The full 47-skill vocabulary is defined in python/data/skill_vocab.json and mirrors the Tech Tree DAG.


Tech Tree

The tech tree is a directed acyclic graph (DAG) with 37 nodes representing Minecraft items and milestones. It serves as the ground truth for dataset construction, reward shaping, and dataset validation.

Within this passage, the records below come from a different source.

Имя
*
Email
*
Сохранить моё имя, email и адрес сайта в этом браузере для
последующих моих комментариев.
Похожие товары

Tier Key Nodes Reward Prerequisites
0 wood_log 0.3 None
1–2 planks, sticks, crafting_table 0.2–1.0
3 wooden_pickaxe, gate_combat 1.0, 2.5 crafting_table
4–5 coal, stone, furnace, stone_pickaxe 0.2–1.5 wooden_pickaxe
6 iron_ore, gate_mine_iron, gate_smelt 0.5, 3.0, 2.0 stone_pickaxe / furnace
7 iron_pickaxe, full iron armor set 3.0, 6.0 crafting_table
8 diamond, gate_mine_diamond 2.5, 5.0 iron_pickaxe
9 diamond_pickaxe, full diamond armor 6.0, 12.0 crafting_table

Gate nodes (gate_mine_iron, gate_mine_diamond, etc.) give large one-time milestone rewards. One-shot IDs ensure crafting table, furnace, and diamond gear are only rewarded once per episode.


Dataset

605 environment-aware reasoning path samples — the ground truth for all model training and evaluation.

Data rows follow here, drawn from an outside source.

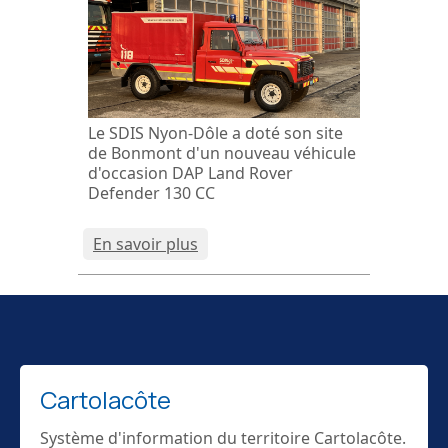
Le SDIS Nyon-Dôle a doté son site
de Bonmont d'un nouveau véhicule
d'occasion DAP Land Rover
Defender 130 CC
En savoir plus
Cartolacôte
Système d'information du territoire Cartolacôte.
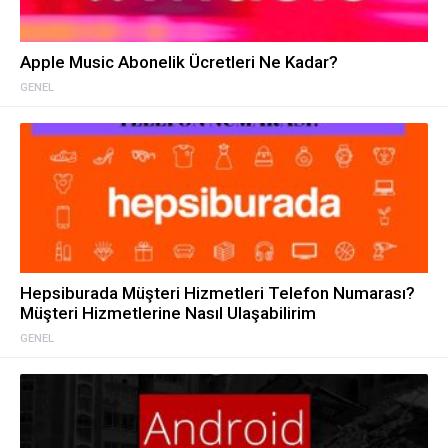
Apple Music Abonelik Ücretleri Ne Kadar?
GENEL
Hepsiburada Müşteri Hizmetleri Telefon Numarası?
Müşteri Hizmetlerine Nasıl Ulaşabilirim
GENEL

  • 105 hand-crafted originals + 500 LLM-augmented (Claude Sonnet via few-shot prompting)
  • 16 biomes, 12 structure types, 8 tasks covered
  • 78% of samples have context-dependent optimal paths (biome or structure changes best strategy)
  • 47-skill vocabulary, validated against the Tech Tree DAG via transitive prerequisite closure
  • 0 ordering violations after automated fix with Kahn's topological sort

Each sample has 13 fields: id, biome, nearby_structures, y_level, task, reasoning_path, reasoning_text, context_matters, context_explanation, inventory, health, time_of_day, source.


Observation Space

Standard (env-blind)

Feature Shape Description
health (1,) Normalized health [0, 1]
food (1,) Normalized hunger [0, 1]
position (3,) Normalized x, y, z
inventory (20,) Count of tracked items
nearby_blocks (12,) Proximity to block types
available_skills (13,) Binary mask of valid skills
time_of_day (1,) Game time [0, 1]
is_day (1,) Daytime flag

Extended (--env-aware)

Adds two additional observation components:

Feature Shape Description
biome_vec (16,) One-hot biome encoding
structure_vec (12,) Multi-hot nearby structure encoding

Context-Aware Reward Shaping

The ContextRewardShaper addresses the key finding from the RL ablation: env-aware conditioning failed to beat env-blind because the reward function didn't incentivize using biome/structure context. Three bonus signal types are added on top of the base Mineflayer reward:

Signal Condition Bonus One-Shot?
Structure Shortcut Execute loot skill near matching structure (e.g. loot_blacksmith_chest near a blacksmith) +0.8 to +2.0 Yes
Biome Adaptive Use biome-optimal skill (e.g. mine_gold_ore in mesa biome) +0.5 No
Wood-Scarce Penalty harvest_wood in desert/ocean/mesa when loot structure available -0.2 to -0.3/step No

Controlled via --env-aware (enables context reward) and --no-context-reward (disables for ablation baseline).


Experimental Results

Ablation 1 — LLM Zero-Shot Baseline (105 samples, 2 conditions)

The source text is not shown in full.